Pour le Kremlin, confronté à sa plus sérieuse crise depuis l'accession au pouvoir de Vladimir Poutine en 2000, l'augmentation du chômage représente un péril bien plus important que n'importe quel autre fléau. La préoccupation est d'autant plus grande que certaines entreprises, confrontées à une baisse drastique de leur marché, suspendent leur activité parfois pendant des mois avant, le cas échéant, de prendre des décisions plus douloureuses encore. Et la situation devient dramatique lorsque, dans de nombreux cas, les salariés ne sont tout simplement pas payés pendant des semaines, voire des mois.

" En Russie, explique le sociologue Petr Biziokov, la situation est bien différente d'ailleurs.D'abord, l'indemnité de chômage est très faible, environ 5 000 roubles par mois - moins de 70 euros par mois - . Ensuite, les relations dans le travail sont quasi féodales, disons, préindustrielles. Les salariés sont complètement dépendants de leur employeur, qui fait ce qu'il veut – et encore, je ne parle même pas des émigrés dont la situation est bien pire. " " Pour moi, poursuit ce dernier, c'est une situation très dangereuse. Or, depuis quelques mois, on voit très nettement augmenter les grèves et les actions de protestation. "
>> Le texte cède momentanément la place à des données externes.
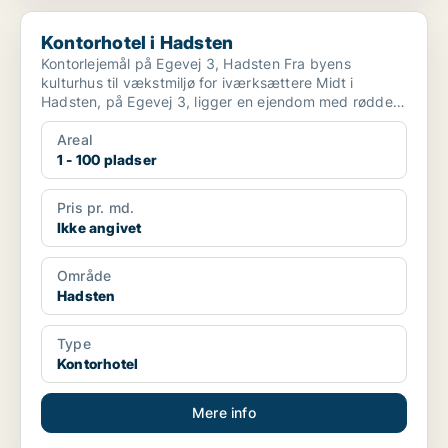
Kontorhotel i Hadsten
Kontorhotel i Hadsten
Kontorlejemål på Egevej 3, Hadsten Fra byens
kulturhus til vækstmiljø for iværksættere Midt i
Hadsten, på Egevej 3, ligger en ejendom med rødder i
...
Areal
1 - 100 pladser
Pris pr. md.
Ikke angivet
Område
Hadsten
Type
Kontorhotel
Mere info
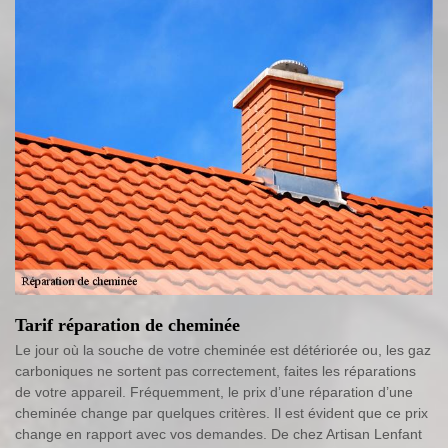
Tarif réparation de cheminée
Le jour où la souche de votre cheminée est détériorée ou, les gaz
carboniques ne sortent pas correctement, faites les réparations
de votre appareil. Fréquemment, le prix d’une réparation d’une
cheminée change par quelques critères. Il est évident que ce prix
change en rapport avec vos demandes. De chez Artisan Lenfant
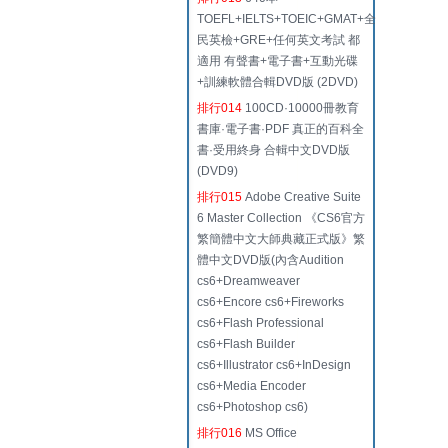
TOEFL+IELTS+TOEIC+GMAT+全
民英檢+GRE+任何英文考試 都
適用 有聲書+電子書+互動光碟
+訓練軟體合輯DVD版 (2DVD)
排行014
100CD·10000冊教育
書庫·電子書·PDF 真正的百科全
書·受用終身 合輯中文DVD版
(DVD9)
排行015
Adobe Creative Suite
6 Master Collection 《CS6官方
繁簡體中文大師典藏正式版》繁
體中文DVD版(內含Audition
cs6+Dreamweaver
cs6+Encore cs6+Fireworks
cs6+Flash Professional
cs6+Flash Builder
cs6+Illustrator cs6+InDesign
cs6+Media Encoder
cs6+Photoshop cs6)
排行016
MS Office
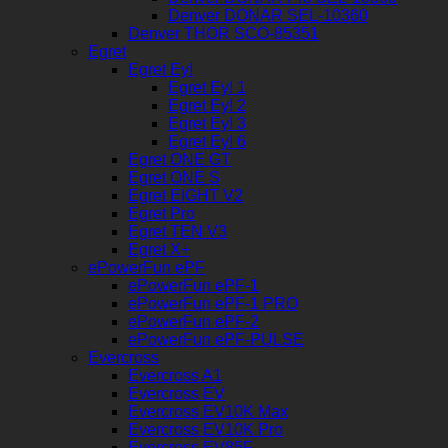
Denver DONAR SEL-10360
Denver THOR SCO-85351
Egret
Egret Ey!
Egret Ey! 1
Egret Ey! 2
Egret Ey! 3
Egret Ey! 6
Egret ONE GT
Egret ONE S
Egret EIGHT V2
Egret Pro
Egret TEN V3
Egret X+
ePowerFun ePF
ePowerFun ePF-1
ePowerFun ePF-1 PRO
ePowerFun ePF-2
ePowerFun ePF-PULSE
Evercross
Evercross A1
Evercross EV
Evercross EV10K Max
Evercross EV10K Pro
Evercross EV85F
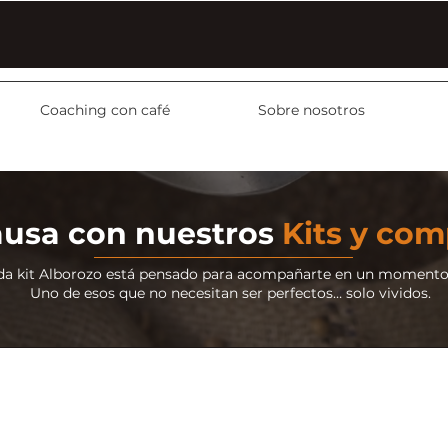
Coaching con café
Sobre nosotros
pausa con nuestros
Kits y co
da kit Alborozo está pensado para acompañarte en un momento 
Uno de esos que no necesitan ser perfectos… solo vividos.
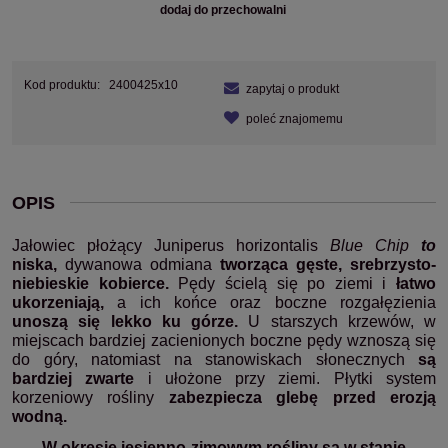
dodaj do przechowalni
Kod produktu:
2400425x10
zapytaj o produkt
poleć znajomemu
OPIS
Jałowiec płożący Juniperus horizontalis
Blue Chip
to
niska,
dywanowa odmiana
tworząca gęste, srebrzysto-
niebieskie
kobierce.
Pędy ścielą się po ziemi i
łatwo
ukorzeniają,
a ich końce oraz boczne rozgałęzienia
unoszą się lekko ku górze.
U starszych krzewów, w
miejscach bardziej zacienionych boczne pędy wznoszą się
do góry, natomiast na stanowiskach słonecznych
są
bardziej zwarte
i ułożone przy ziemi. Płytki system
korzeniowy rośliny
zabezpiecza glebę przed erozją
wodną.
W okresie jesienno-zimowym rośliny są w stanie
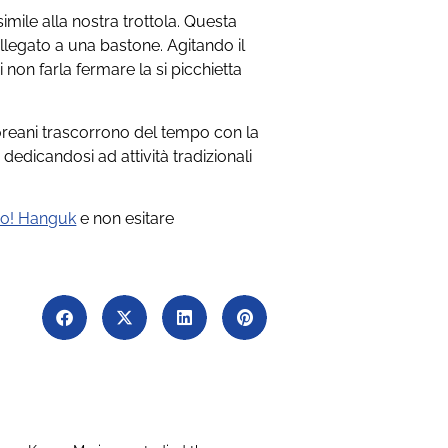
ile alla nostra trottola. Questa
ollegato a una bastone. Agitando il
i non farla fermare la si picchietta
oreani trascorrono del tempo con la
edicandosi ad attività tradizionali
Go! Hanguk
e non esitare
.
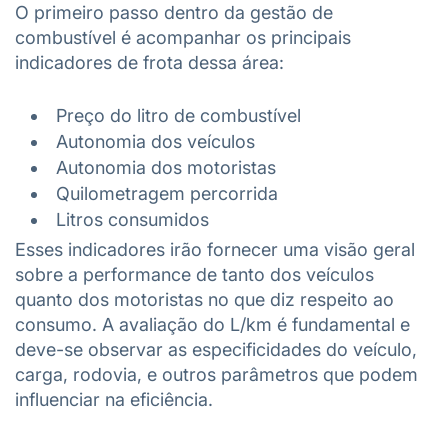
O primeiro passo dentro da gestão de
combustível é acompanhar os principais
indicadores de frota dessa área:
Preço do litro de combustível
Autonomia dos veículos
Autonomia dos motoristas
Quilometragem percorrida
Litros consumidos
Esses indicadores irão fornecer uma visão geral
sobre a performance de tanto dos veículos
quanto dos motoristas no que diz respeito ao
consumo. A avaliação do L/km é fundamental e
deve-se observar as especificidades do veículo,
carga, rodovia, e outros parâmetros que podem
influenciar na eficiência.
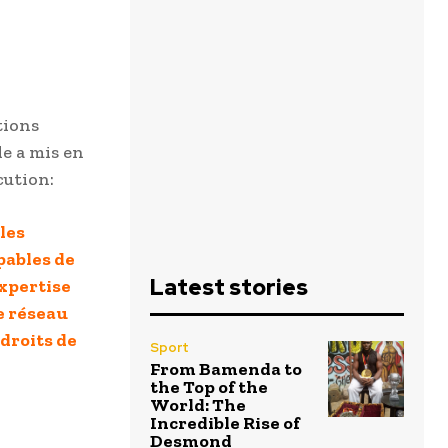
tions
e a mis en
cution:
 les
pables de
Latest stories
expertise
le réseau
 droits de
Sport
From Bamenda to
the Top of the
World: The
Incredible Rise of
Desmond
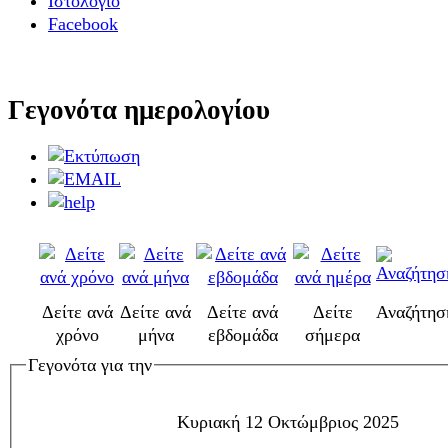
Ιστολόγιο
Facebook
Γεγονότα ημερολογίου
Δείτε ανά
Δείτε ανά
Δείτε ανά
Δείτε
Αναζήτησ
χρόνο
μήνα
εβδομάδα
σήμερα
Γεγονότα για την
Κυριακή 12 Οκτώμβριος 2025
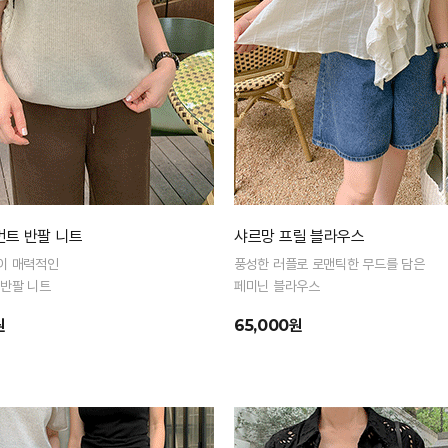
먼트 반팔 니트
샤르망 프릴 블라우스
이 매력적인
풍성한 러플로 로맨틱한 무드를 담은
 반팔 니트
페미닌 블라우스
원
65,000원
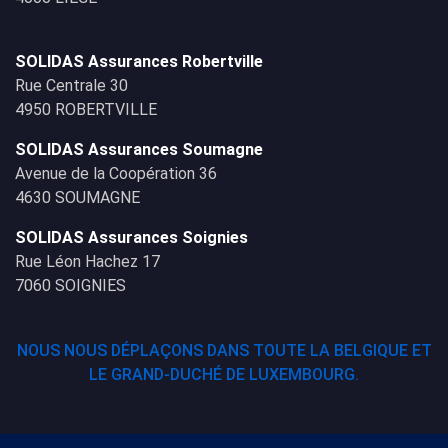
SOLIDAS Assurances Robertville
Rue Centrale 30
4950 ROBERTVILLE
SOLIDAS Assurances Soumagne
Avenue de la Coopération 36
4630 SOUMAGNE
SOLIDAS Assurances Soignies
Rue Léon Hachez 17
7060 SOIGNIES
NOUS NOUS DÉPLAÇONS DANS TOUTE LA BELGIQUE ET
LE GRAND-DUCHÉ DE LUXEMBOURG.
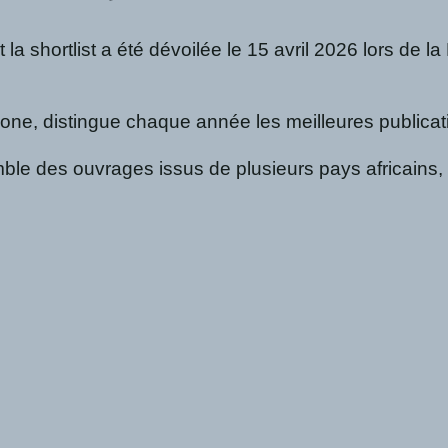
t la shortlist a été dévoilée le 15 avril 2026 lors de
one, distingue chaque année les meilleures publicat
le des ouvrages issus de plusieurs pays africains, il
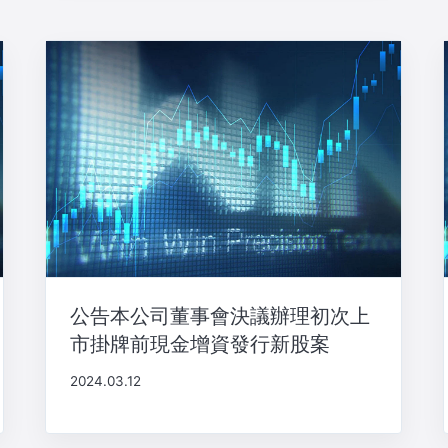
公告本公司董事會決議辦理初次上
市掛牌前現金增資發行新股案
2024.03.12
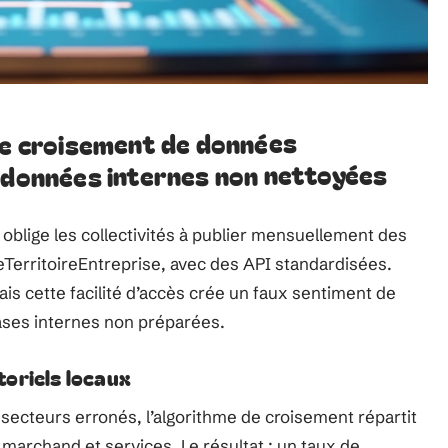
le croisement de données
 données internes non nettoyées
blige les collectivités à publier mensuellement des
erritoireEntreprise, avec des API standardisées.
ais cette facilité d’accès crée un faux sentiment de
bases internes non préparées.
oriels locaux
ecteurs erronés, l’algorithme de croisement répartit
e marchand et services. Le résultat : un taux de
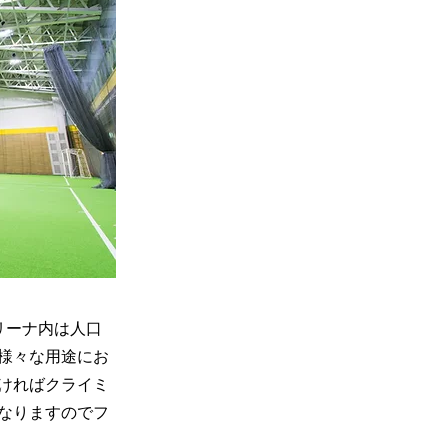
リーナ内は人口
様々な用途にお
ければクライミ
なりますのでフ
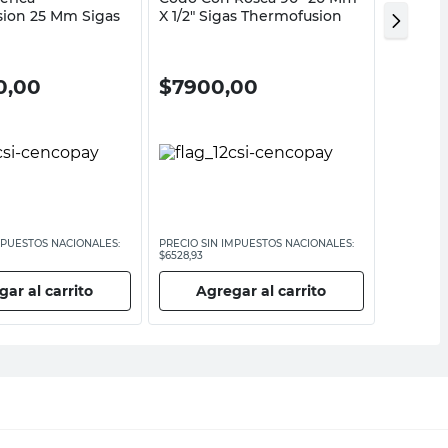
ion 25 Mm Sigas
X 1/2" Sigas Thermofusion
Sigas
0,00
$
7900,00
$
300
MPUESTOS NACIONALES:
PRECIO SIN IMPUESTOS NACIONALES:
PRECIO SI
$6528,93
$2479,34
ar al carrito
Agregar al carrito
Ag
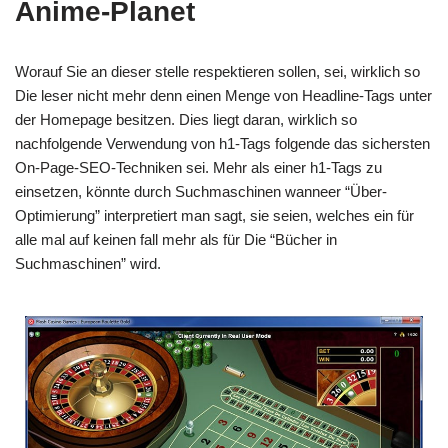
Anime-Planet
Worauf Sie an dieser stelle respektieren sollen, sei, wirklich so
Die leser nicht mehr denn einen Menge von Headline-Tags unter
der Homepage besitzen. Dies liegt daran, wirklich so
nachfolgende Verwendung von h1-Tags folgende das sichersten
On-Page-SEO-Techniken sei. Mehr als einer h1-Tags zu
einsetzen, könnte durch Suchmaschinen wanneer “Über-
Optimierung” interpretiert man sagt, sie seien, welches ein für
alle mal auf keinen fall mehr als für Die “Bücher in
Suchmaschinen” wird.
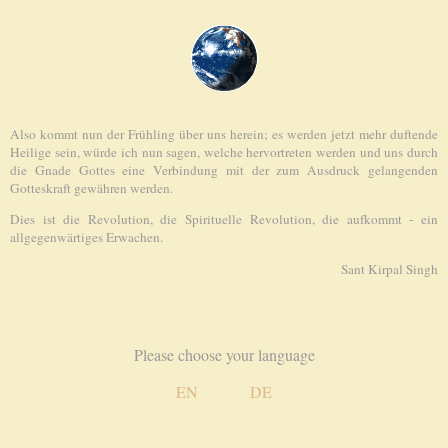
Also kommt nun der Frühling über uns herein; es werden jetzt mehr duftende
Heilige sein, würde ich nun sagen, welche hervortreten werden und uns durch
die Gnade Gottes eine Verbindung mit der zum Ausdruck gelangenden
Gotteskraft gewähren werden.
Dies ist die Revolution, die Spirituelle Revolution, die aufkommt - ein
allgegenwärtiges Erwachen.
Sant Kirpal Singh
Please choose your language
EN
DE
Blocages des sites, piquets de grève et manifestations échappent de plus en plus aux organisations syndicales et éclatent " de façon spontanée ", souligne ce spécialiste, qui observe les mouvements sociaux depuis près d'une décennie. Dans ce domaine aussi, poursuit-il, l'année 2014 s'est achevée en nette hausse. " Nous avons enregistré 293 mouvements de protestation contre 272 en 2009. " Cette année-là, Vladimir Poutine avait dû lui-même se déplacer dans la région de Saint-Pétersbourg pour empêcher la fermeture de la cimenterie de Pokaliovo en forçant un oligarque, devant les caméras, à signer un plan de relance.

Isabelle Mandraud

(*)
Dommage que le site de la tendance claire apparemment ne produise pas grand chose d'indépendant sur le mouvement russe contre la guerre menée par le gouvernement en Ukraine, ou sur la tenue d'une réunion de coordination de l'extrème droite européenne à Saint-Pétersbourg sous l'égide du parti du vice-premier ministre de Russie....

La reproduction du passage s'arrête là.